Blood pressure should be assessed at routine visits. Home monitoring is useful when office readings are borderline, variable, or suspected to reflect white-coat or masked hypertension.
Lipids should be followed according to ASCVD risk and therapy status. If statin therapy is started, reassess response and adherence after initiation or dose adjustment.
Patients with suspected MASLD should not be followed by aminotransferases alone. Fibrosis risk assessment should guide follow-up intensity and referral decisions.

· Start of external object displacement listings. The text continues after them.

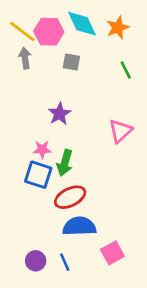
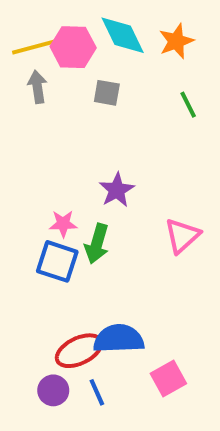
yellow line: (22, 32) -> (33, 47), turned -52
purple star: (59, 114) -> (117, 190), moved
pink triangle: (120, 131) -> (182, 236), moved
red ellipse: (70, 197) -> (79, 351), moved

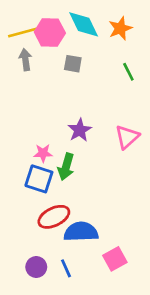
pink triangle: (182, 236) -> (127, 137), moved
red ellipse: (79, 351) -> (54, 217), moved

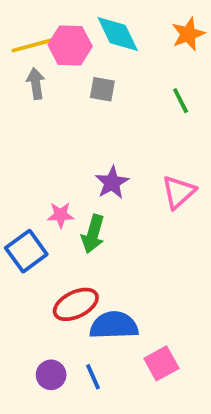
orange star: (120, 28) -> (188, 34), moved
blue square: (39, 179) -> (26, 251), moved, turned 36

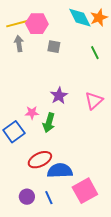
cyan diamond: (118, 34) -> (80, 18), moved
pink square: (161, 363) -> (85, 191), size x1.4

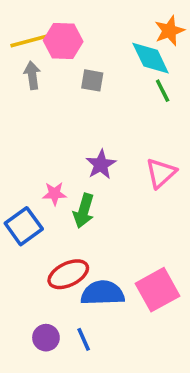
cyan diamond: (80, 18) -> (151, 58), moved
pink square: (85, 191) -> (157, 290), moved

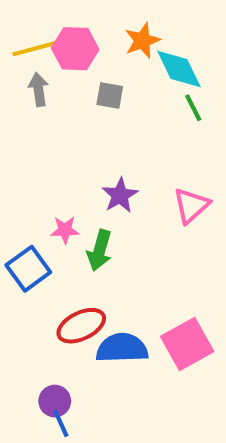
orange star: (169, 31) -> (142, 41), moved
blue line: (84, 339) -> (61, 423), moved

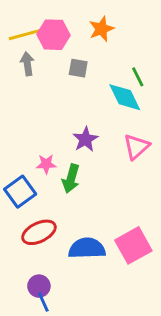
cyan diamond: (179, 69) -> (125, 97), moved
red ellipse: (81, 326) -> (39, 232), moved

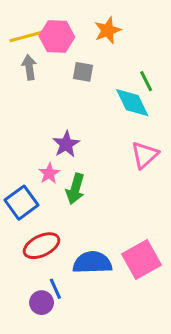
purple star: (85, 139) -> (66, 144), moved
pink star: (46, 164) -> (49, 173), turned -30
blue line: (43, 302) -> (55, 289), moved

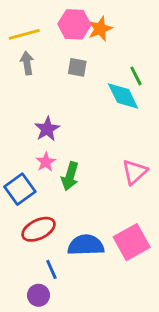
pink hexagon: (57, 37) -> (74, 24), moved
purple star: (66, 144) -> (47, 129), moved
pink triangle: (145, 155) -> (135, 172), moved
purple circle: (42, 303) -> (39, 295), moved

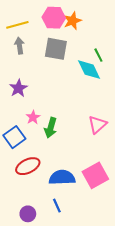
gray square: (77, 67) -> (56, 49), size x1.6
purple star: (47, 129) -> (18, 88), moved
blue line: (51, 269) -> (57, 206), moved

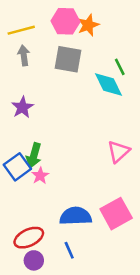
pink star: (33, 117) -> (40, 176), moved
green arrow: (51, 128) -> (34, 155), moved
red ellipse: (28, 166) -> (29, 238), moved

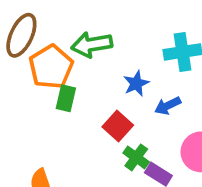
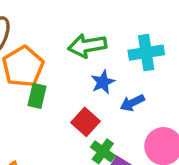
green arrow: (92, 45) -> (87, 46), moved

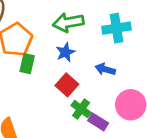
blue star: (103, 82) -> (65, 52), moved
blue arrow: (132, 103) -> (105, 69), turned 42

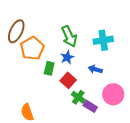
green arrow: (68, 22) -> (69, 36), turned -105
green rectangle: (27, 64) -> (49, 68), moved

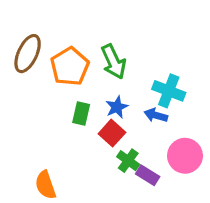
cyan cross: (103, 40) -> (169, 91), moved, turned 30
orange pentagon: (32, 48) -> (70, 67), moved
blue star: (67, 57) -> (117, 107), moved

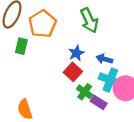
green arrow: (114, 62) -> (89, 20), moved
cyan cross: (169, 91) -> (110, 80), moved
green rectangle: (81, 114) -> (21, 46), moved

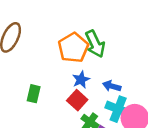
orange pentagon: (42, 24) -> (73, 48), moved
green rectangle: (21, 46) -> (34, 94), moved

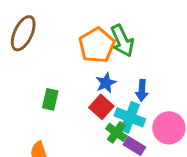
blue arrow: (112, 86) -> (142, 90), turned -102
cyan cross: (118, 109) -> (130, 117), moved

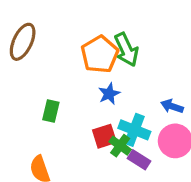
blue arrow: (142, 90) -> (172, 106), moved, turned 105
red square: (101, 107) -> (104, 136), moved, turned 30

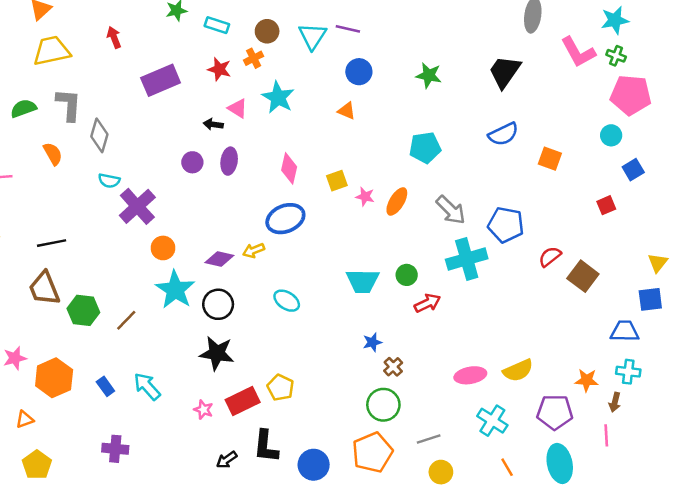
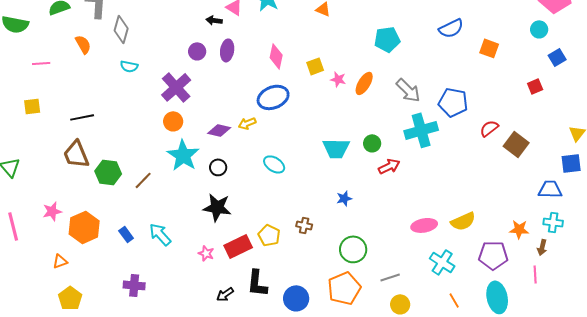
purple cross: (137, 206) -> (176, 87), moved
black circle: (218, 304) -> (218, 167), size x0.7
brown cross: (393, 367) -> (304, 225), moved, turned -35

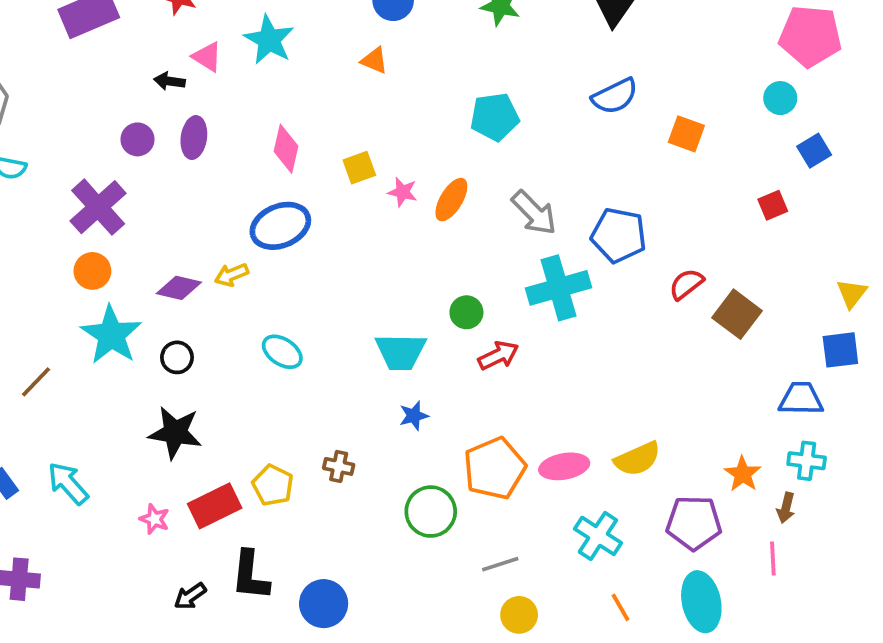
cyan trapezoid: (336, 148) -> (401, 352), moved
orange star: (519, 229) -> (743, 474), turned 30
orange pentagon: (344, 288) -> (495, 468), moved

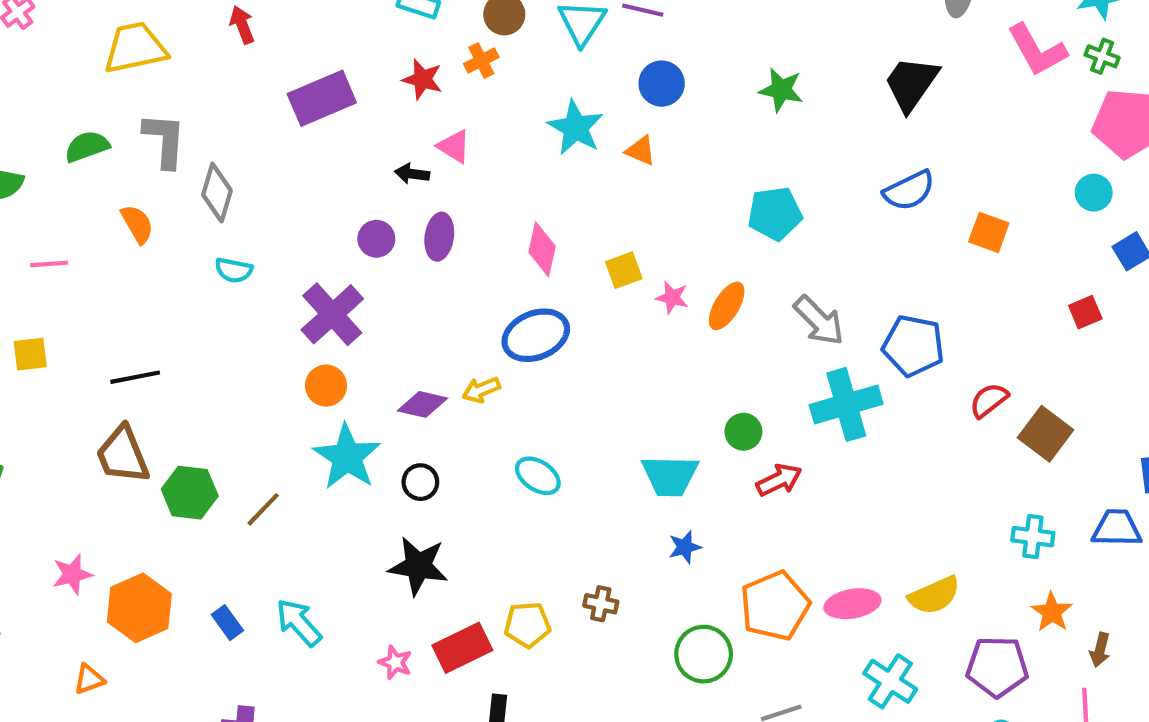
cyan star: (269, 40) -> (576, 128), moved
cyan cross: (807, 461) -> (1033, 537), moved
yellow pentagon: (273, 485) -> (527, 625), turned -30

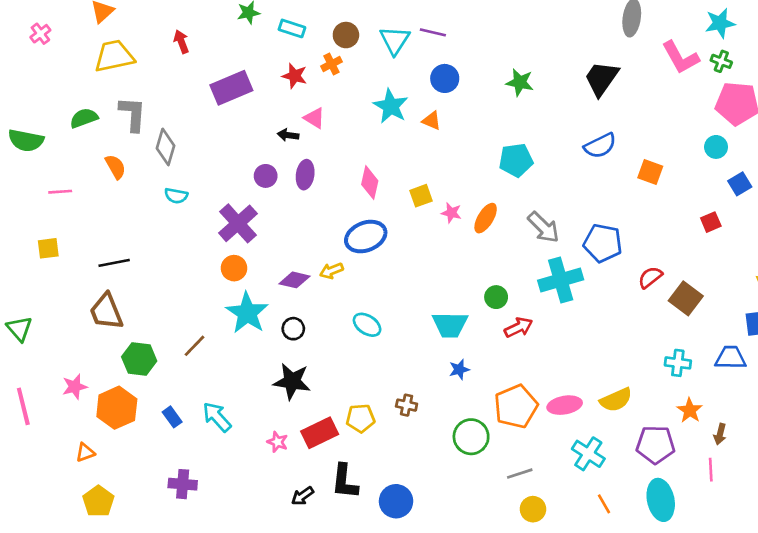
green hexagon: (190, 493) -> (139, 359), moved

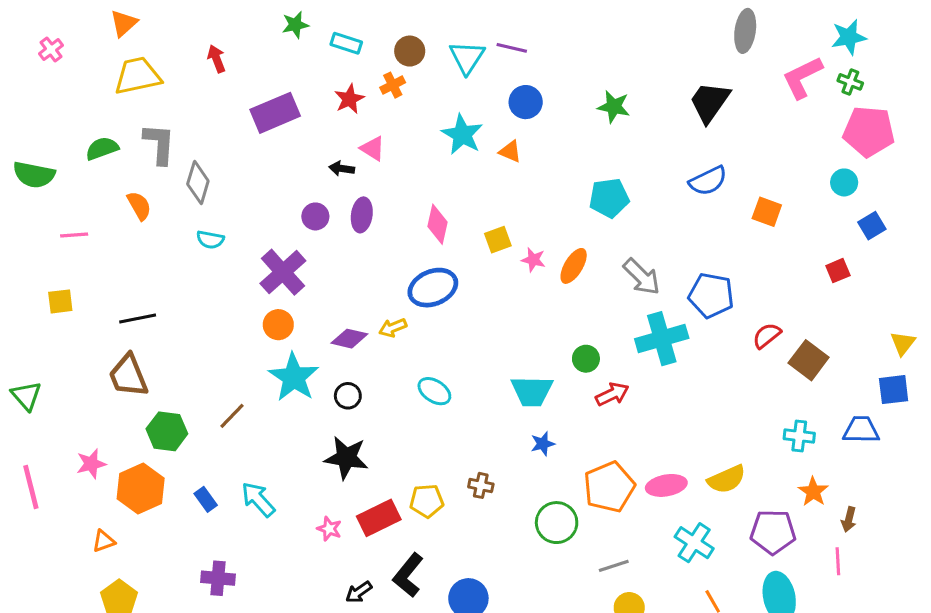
pink L-shape: (680, 57) -> (802, 77), turned 93
red star: (295, 76) -> (349, 99), turned 30
black L-shape: (345, 481) -> (408, 575), turned 33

For patients with low muscle mass or functional decline, weight should not be the main outcome. Strength, gait speed, chair-rise performance, resistance-training adherence, protein intake, and fall risk may be more clinically meaningful.
Practical clinician takeaways
A normal body mass index (BMI) should not be considered sufficient evidence of cardiometabolic health, particularly when other clinical risk indicators are present. Although BMI remains a widely used screening tool because of its simplicity and accessibility, it is an imperfect measure that does not distinguish between fat mass and lean body mass, nor does it provide information about fat distribution or metabolic function. Consequently, individuals with a BMI within the normal range may still harbor significant metabolic abnormalities that increase their risk of cardiovascular disease, type 2 diabetes, chronic kidney disease, nonalcoholic fatty liver disease, and premature mortality. Clinicians should therefore avoid relying solely on BMI when evaluating cardiometabolic risk and instead adopt a more comprehensive, individualized assessment.
One important concept in this context is metabolically obese normal weight (MONW). MONW describes individuals who have a normal BMI but exhibit metabolic characteristics commonly associated with obesity, including insulin resistance, visceral adiposity, dyslipidemia, hypertension, and chronic low grade inflammation. It is important to recognize that MONW is currently best regarded as a research phenotype rather than a formally established clinical diagnosis. There are no universally accepted diagnostic criteria, and definitions vary across epidemiological studies and research populations. Nevertheless, the phenotype highlights an important clinical reality that excess metabolic risk may exist even in the absence of elevated body weight.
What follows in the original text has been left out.